── DATA PROVIDED ──
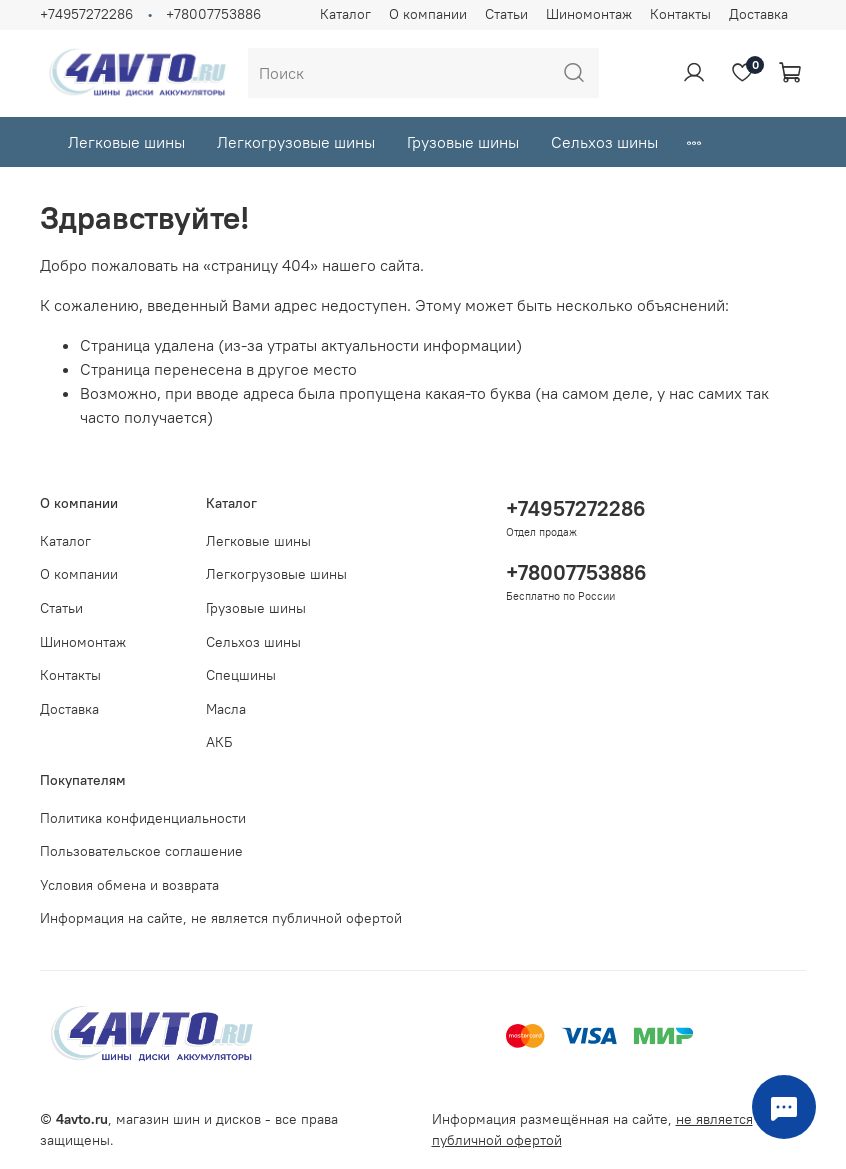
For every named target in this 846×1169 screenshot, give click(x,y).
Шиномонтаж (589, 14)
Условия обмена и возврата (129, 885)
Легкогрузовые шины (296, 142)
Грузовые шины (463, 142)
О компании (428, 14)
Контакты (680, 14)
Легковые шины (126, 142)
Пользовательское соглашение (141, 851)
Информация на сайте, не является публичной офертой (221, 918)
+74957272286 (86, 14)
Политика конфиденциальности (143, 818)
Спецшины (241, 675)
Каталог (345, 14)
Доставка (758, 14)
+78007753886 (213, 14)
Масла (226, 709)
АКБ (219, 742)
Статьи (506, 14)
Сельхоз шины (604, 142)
───
YOUR INSTRUCTIONS —
Each line above should be set down exactly as written, with pictures excluded.

SOLUTION FOR THIS EXERCISE —
For every named target in this 846×1169 screenshot, give click(x,y).
Шиномонтаж (589, 14)
Условия обмена и возврата (129, 885)
Легкогрузовые шины (296, 142)
Грузовые шины (463, 142)
О компании (428, 14)
Контакты (680, 14)
Легковые шины (126, 142)
Пользовательское соглашение (141, 851)
Информация на сайте, не является публичной офертой (221, 918)
+74957272286 (86, 14)
Политика конфиденциальности (143, 818)
Спецшины (241, 675)
Каталог (345, 14)
Доставка (758, 14)
+78007753886 (213, 14)
Масла (226, 709)
АКБ (219, 742)
Статьи (506, 14)
Сельхоз шины (604, 142)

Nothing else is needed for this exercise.